Another great source of information on innovative processes and successful installation programs is PRO-ACT. To assist Air Force personnel in meeting environmental guidelines and pollution prevention goals, the Air Force Center for Environmental Excellence (AFCEE) sponsors PRO-ACT, an environmental clearinghouse and research service. PRO-ACT researchers draw on the resources of management and operating contractors at various Air Force locations, other Federal and DoD Agencies, the EPA, state agencies, national research and development laboratories and industry.
PRO-ACT offers a broad range of services free of charge to all Air Force personnel. These services include up to 40 hours of research on environmental issues, regulatory alerts and updates, fact sheets on topics of general interest, bibliographic assistance, database and literature searches and crossfeed information packages containing research summaries, new technology information and lessons-learned documentation.
Currently, PRO-ACT is staffed from 7 a.m. to 6 p.m., Central Time. PRO-ACT can be reached in a variety of ways to include:
· 1-800-233-HELO (233-4356) or DSN 240-4214 or Commercial 210-536-4214
· FAX DSN 240-4254 or 210-536-4254
· WANG e-mail to PRO-ACT
· Internet e-mail to email@example.com
· DENIX e-mail to proact
4.3 Purchasing Environmentally Preferable Products. The purchase of products containing recycled material is a necessary part of closing the reuse/recycling loop. While the RRRP manager is the chief advocate, the Environmental Protection Committee and the RRRP Sub-committee are important supporters. The effectiveness and success of this program requires senior level interest to motivate users and procurers.
The Resource Conservation and Recovery Act (RCRA) requires that EPA Guideline Items be used.
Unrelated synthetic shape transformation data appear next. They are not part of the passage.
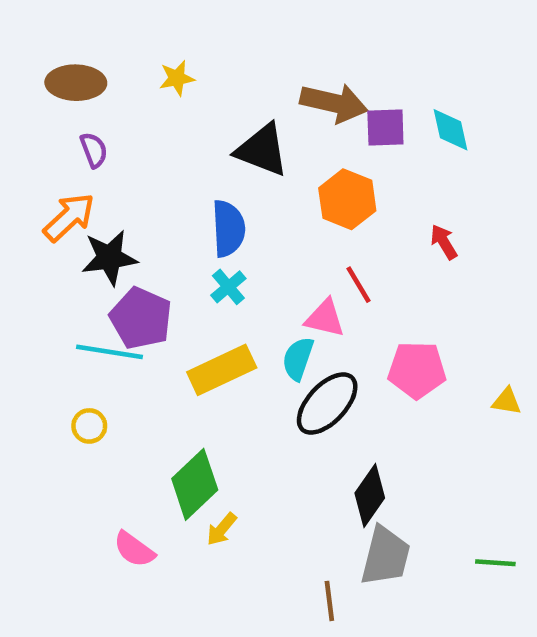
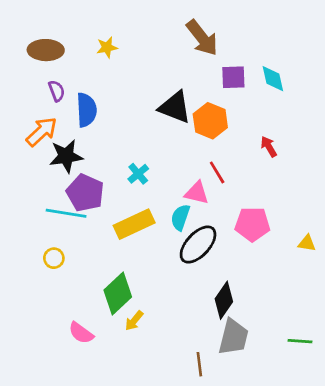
brown arrow: (334, 103) -> (202, 38), moved, turned 39
black triangle: (262, 150) -> (175, 107), moved
blue semicircle: (228, 229) -> (87, 110), moved

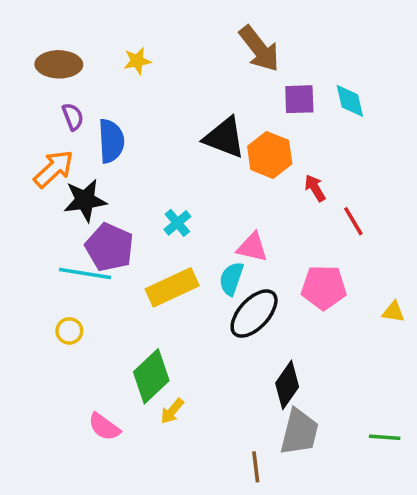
red arrow: (269, 147) -> (315, 188), moved
red line: (217, 172) -> (353, 221), moved

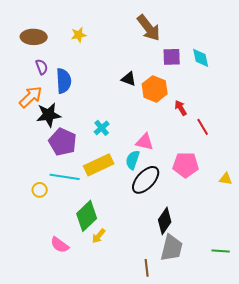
black triangle: (224, 138) -> (129, 79), size x0.6
cyan line: (85, 273) -> (65, 177), moved

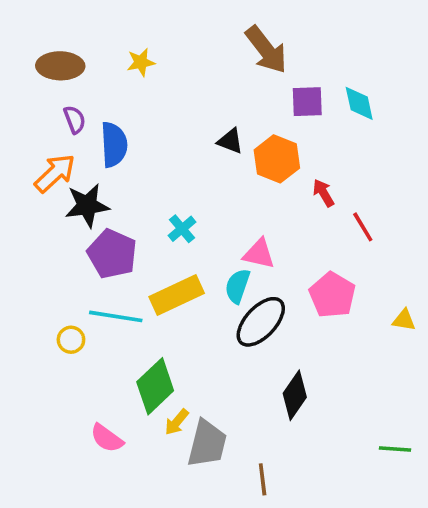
pink pentagon: (186, 165) -> (332, 295), turned 30
gray trapezoid: (172, 248) -> (207, 444), moved

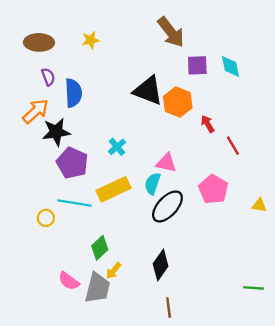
black triangle: (230, 141) -> (148, 91), size x1.8
green diamond: (155, 386) -> (100, 248), size x0.7
black diamond: (295, 395) -> (161, 265), moved
gray trapezoid: (207, 444) -> (97, 288), moved

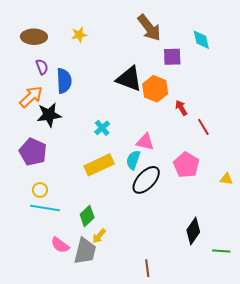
cyan diamond: (231, 67) -> (201, 40), moved
purple pentagon: (72, 163) -> (33, 152), moved
cyan line: (75, 203) -> (45, 208), moved
black diamond: (161, 265) -> (193, 231), moved

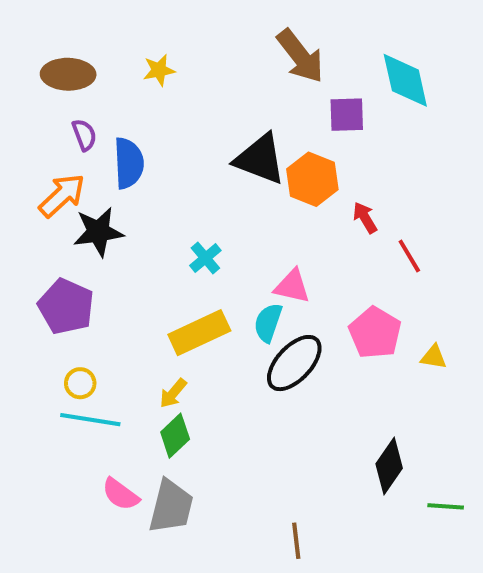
cyan diamond: (201, 40) -> (405, 80), size x1.4
yellow triangle: (226, 179) -> (434, 357), moved
yellow arrow: (99, 236) -> (173, 393), moved

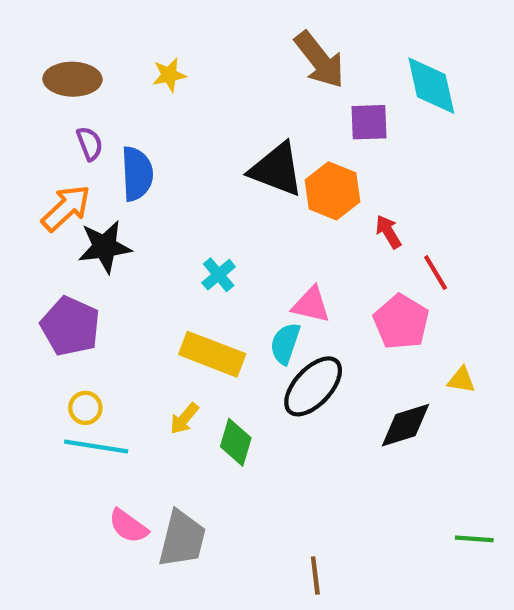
yellow rectangle: (199, 333) -> (212, 354), turned 46
pink pentagon: (375, 333) -> (401, 322), moved
green diamond: (175, 436) -> (236, 442), moved, turned -30
black diamond: (389, 466) -> (406, 425), moved, turned 38

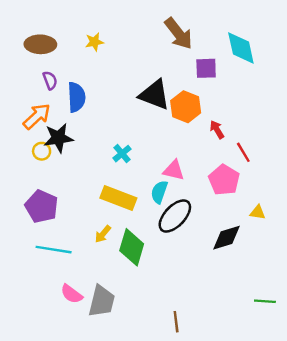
purple pentagon: (70, 326) -> (42, 206), moved
yellow circle: (85, 408) -> (42, 151), moved
green diamond: (236, 442) -> (132, 247), size x1.4

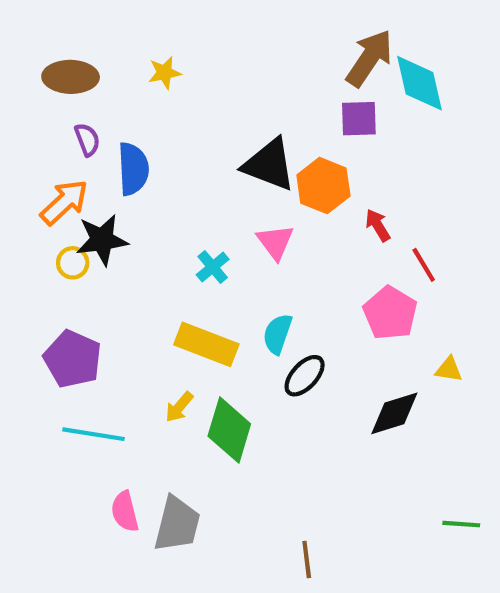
brown arrow: (178, 33) -> (369, 58), moved, turned -108
pink triangle: (174, 170) -> (275, 242), moved, turned 40
black ellipse: (175, 216) -> (305, 376), size x0.7
pink semicircle: (72, 294) -> (125, 511), turned 40

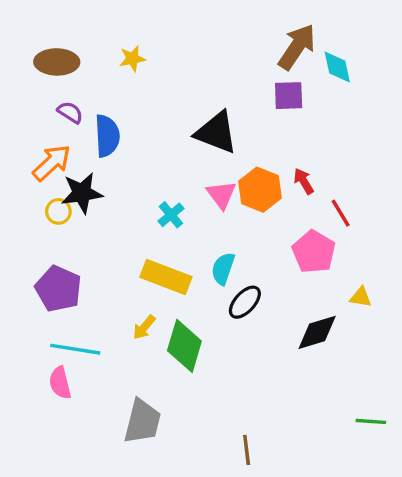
cyan diamond: (420, 83) -> (337, 67), size x0.7
purple semicircle: (87, 140) -> (70, 112), turned -36
orange hexagon: (323, 186) -> (260, 190), moved
pink semicircle: (125, 511) -> (60, 383), moved

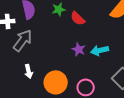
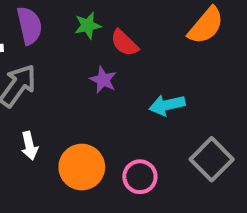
purple star: (79, 49) -> (103, 80), moved

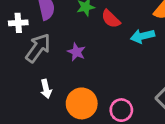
purple star: (103, 80) -> (76, 52), moved
cyan arrow: (167, 105) -> (142, 36), moved

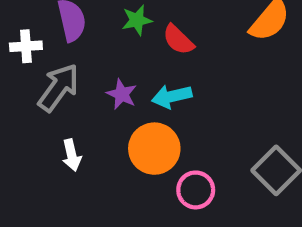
cyan arrow: (142, 36) -> (172, 96), moved
orange circle: (82, 103) -> (154, 149), moved

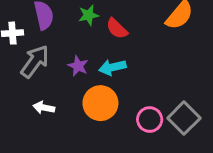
white arrow: (72, 155) -> (44, 108), turned 114
pink circle: (196, 190) -> (150, 120), moved

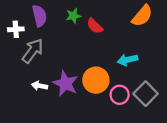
purple star: (78, 66) -> (65, 83), moved, size x1.6
cyan arrow: (112, 67) -> (127, 60), moved
orange circle: (100, 103) -> (96, 80), moved

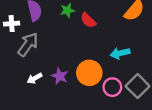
purple star: (65, 83) -> (60, 76), size x0.7
white arrow: (39, 86) -> (35, 78), turned -40

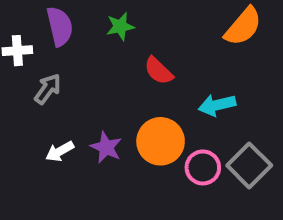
red semicircle: (88, 20) -> (159, 71), moved
gray arrow: (28, 44) -> (48, 89), size x0.7

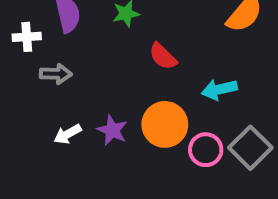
gray arrow: (48, 89) -> (56, 74), turned 56

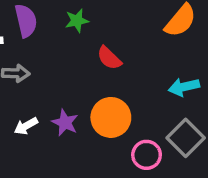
cyan arrow: (219, 89) -> (184, 87), moved
pink circle: (206, 150) -> (147, 155), moved

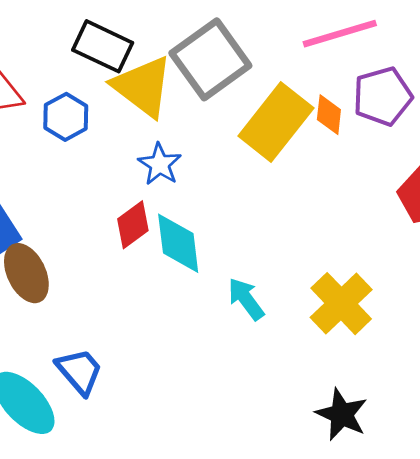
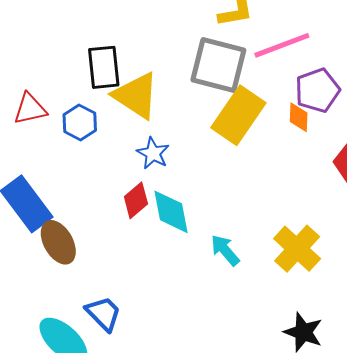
black rectangle: (103, 46) -> (104, 67), turned 63
gray square: (210, 59) -> (218, 65), moved, turned -36
orange diamond: (329, 115) -> (299, 117), moved

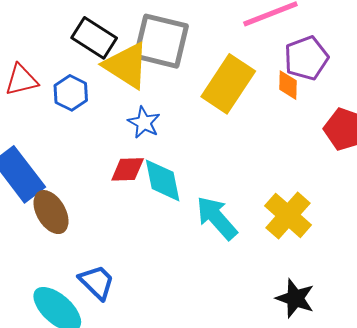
gray square: (218, 65) -> (161, 41), moved
black rectangle: (104, 67) -> (94, 38), turned -51
red diamond: (136, 200) -> (128, 169), turned 39
cyan arrow: (225, 250) -> (217, 218), size x1.4

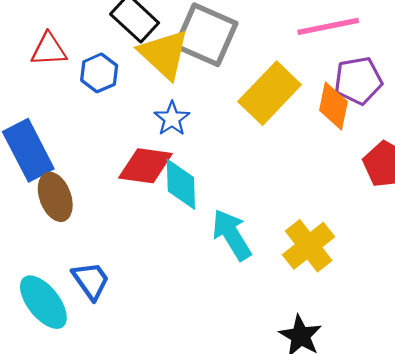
orange diamond: (288, 85) -> (333, 106), size x1.4
red diamond: (128, 169) -> (145, 166), size x1.4

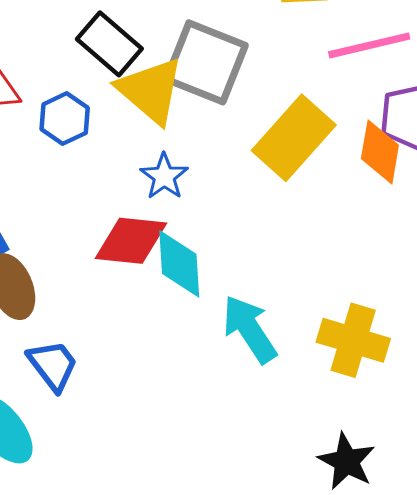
yellow cross: (309, 246) -> (353, 340), turned -33
blue trapezoid: (91, 281) -> (53, 365), moved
The only exceptions to their use are: (1) not meeting performance specifications, (2) only available at an unreasonable price, and (3) not available within a reasonable time frame.
The following is a list of actions that installations may take to establish an aggressive program. Each item is followed by the office(s) typically responsible for the action.
· Review and revise specifications to eliminate preferences for virgin material and encourage the use of EPA Guideline Items, as contained in Engineering Technical Letter 94-7, Dec 94, EPA Guideline Items in Construction and Other Civil Engineering Contracts (Civil Engineer);
· Replace items in the base supply store with environmentally preferable products whenever possible and ensure the General Services Administration's Environmental Products Guide is available for users (Supply);
· Examine current maintenance operations and replace materials with EPA Guideline Items whenever possible (building insulation, concrete and cement containing fly ash: Civil Engineer; re-refined lubricating oil: Civil Engineer, and Transportation; re-tread vehicle tires: Transportation);
· Require all writing, letterhead, and copier paper to meet Executive Order 12873 requirements (Contracting, Supply, Information Management);
· Require all contract submittals, specifications, and change orders meet recycled content requirements and be printed double-sided (Contracting);
· Require all base newspapers, news magazines, and base directories to contain recycled newsprint (Public Affairs);
· Require all newly acquired/leased copy machines to automatically default to two-sided copies (Contracting, Information Management); and
· Require the use of recycled toner cartridges in all copy machines and laser printers (Contracting, Information Management, Supply).